Authors explain that counselling is an amalgam of medicine and mental health. They believe the intervention should be viewed as a continuation of the medical process, where the medical and psychological aspects of infertility treatment are integrated.
At present, the counselling role occupies a unique and diverse position within the infertility field, including that of patient advocate, gatekeeper, researcher, educator, supportive resource to colleagues, confidante, and point of liaison.
The authors acknowledge that as reproductive laws continue to develop, they will influence the role of the counselling provider. However, whatever the extent of these changes, counselling practitioners must continue to work within the boundaries of acceptable practice as outlined by their professional body.
Infertility counseling is a specialized field demanding the professional receive continuous training and professional development. The article summarizes the often complex assisted reproductive technology (ART) options for infertile patients, including gamete/embryo donation, egg/sperm sharing, surrogacy, adoption, and fertility preservation.
It also explores the under-recognized and unregulated phenomenon of fertility tourism, including the current legal and regulatory parameter regarding these options. Authors also review important considerations — such as the welfare of the child or children when surrogacy and adoption are considered options.

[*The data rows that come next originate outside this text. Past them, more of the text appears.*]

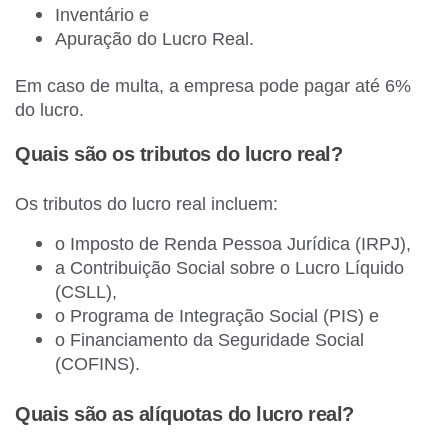
Inventário e
Apuração do Lucro Real.
Em caso de multa, a empresa pode pagar até 6%
do lucro.
Quais são os tributos do lucro real?
Os tributos do lucro real incluem:
o Imposto de Renda Pessoa Jurídica (IRPJ),
a Contribuição Social sobre o Lucro Líquido
(CSLL),
o Programa de Integração Social (PIS) e
o Financiamento da Seguridade Social
(COFINS).
Quais são as alíquotas do lucro real?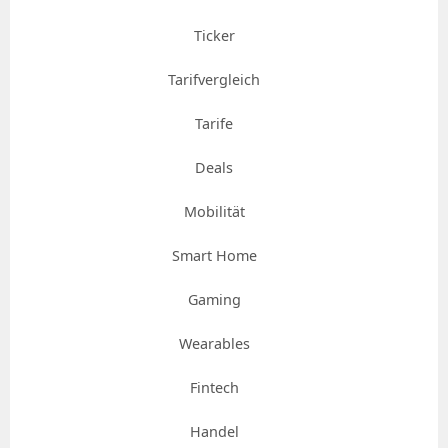
Ticker
Tarifvergleich
Tarife
Deals
Mobilität
Smart Home
Gaming
Wearables
Fintech
Handel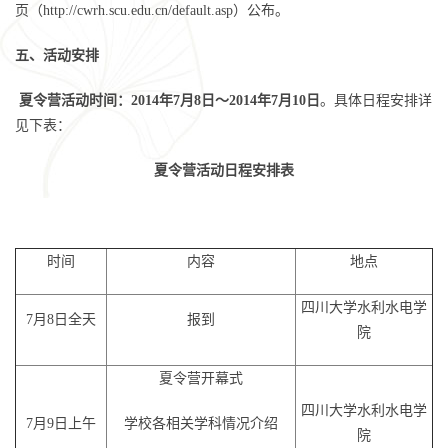
页（
http://cwrh.scu.edu.cn/default.asp
）公布。
五、活动安排
夏令营活动时间：2014年7月8日～2014年7月10日
。具体日程安排详
见下表：
夏令营活动日程安排表
时间
内容
地点
四川大学水利水电学
7月8日全天
报到
院
夏令营开幕式
四川大学水利水电学
7月9日上午
学校各相关学科情况介绍
院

Counselling practitioners play a critical role in explaining some or all of these options to patients and in ensuring that they are well informed before making any treatment choices, conclude the authors.
Jolly Joy, Consultant Gynaecologist and Subspecialist in Reproductive Medicine, Origin Fertility Care in Belfast and co-author of the article says: “It is vital that clinicians focus on the changing psychosocial needs of their patients, as well as on the advances in infertility treatment, if they are going to fully meet the needs of people affected by infertility.”
Jason Waugh, TOG Editor-in-chief adds: “It is important that all the interested statutory and professional bodies that produce guidelines on standards of multidisciplinary practice within the field of infertility continue to communicate with each other.
This will help achieve the best standards of practice. It will also have a positive and active influence on the growing global nature of infertility counselling and treatment.”